Input for this task section start

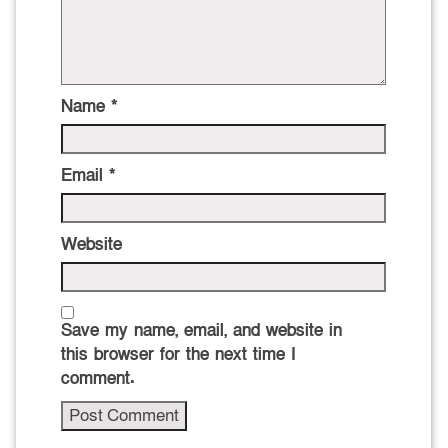
Name
*
Email
*
Website
Save my name, email, and website in
this browser for the next time I
comment.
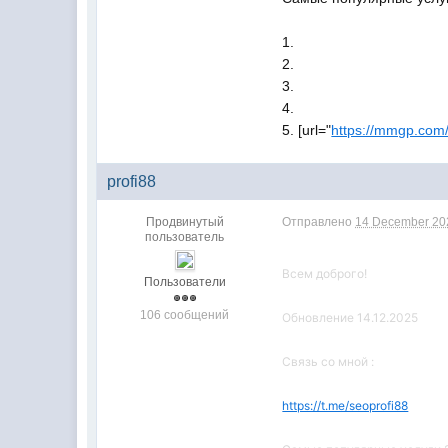
1.
2.
3.
4.
5. [url="
https://mmgp.com
profi88
Продвинутый
Отправлено
14 December 202
пользователь
Всем доброго!
Пользователи
106 сообщений
Обновление 14.12.2025
Связь со мной :
https://t.me/seoprofi88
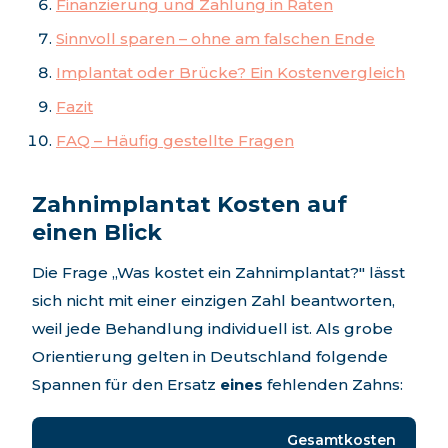
Finanzierung und Zahlung in Raten
Sinnvoll sparen – ohne am falschen Ende
Implantat oder Brücke? Ein Kostenvergleich
Fazit
FAQ – Häufig gestellte Fragen
Zahnimplantat Kosten auf
einen Blick
Die Frage „Was kostet ein Zahnimplantat?" lässt
sich nicht mit einer einzigen Zahl beantworten,
weil jede Behandlung individuell ist. Als grobe
Orientierung gelten in Deutschland folgende
Spannen für den Ersatz
eines
fehlenden Zahns:
Gesamtkosten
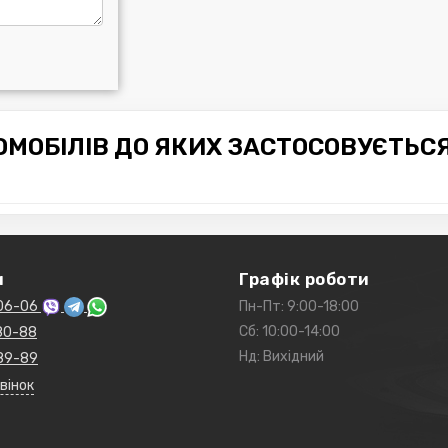
МОБІЛІВ ДО ЯКИХ ЗАСТОСОВУЄТЬС
и
Графік роботи
06-06
Пн-Пт: 9:00-18:00
Сб: 10:00-14:00
80-88
Нд: Вихідний
89-89
вінок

Input for this task section end

# Problem statement:
Your copy must hold exactly the lines from the one with "https://t.me/seoprofi88" to the end of the records above, both included, and no pictures.

# Output:
https://t.me/seoprofi88
Finanzierung und Zahlung in Raten
Sinnvoll sparen – ohne am falschen Ende
Implantat oder Brücke? Ein Kostenvergleich
Fazit
FAQ – Häufig gestellte Fragen
Zahnimplantat Kosten auf
einen Blick
Die Frage „Was kostet ein Zahnimplantat?" lässt
sich nicht mit einer einzigen Zahl beantworten,
weil jede Behandlung individuell ist. Als grobe
Orientierung gelten in Deutschland folgende
Spannen für den Ersatz
eines
fehlenden Zahns:
Gesamtkosten
МОБІЛІВ ДО ЯКИХ ЗАСТОСОВУЄТЬС
и
Графік роботи
06-06
Пн-Пт: 9:00-18:00
Сб: 10:00-14:00
80-88
Нд: Вихідний
89-89
вінок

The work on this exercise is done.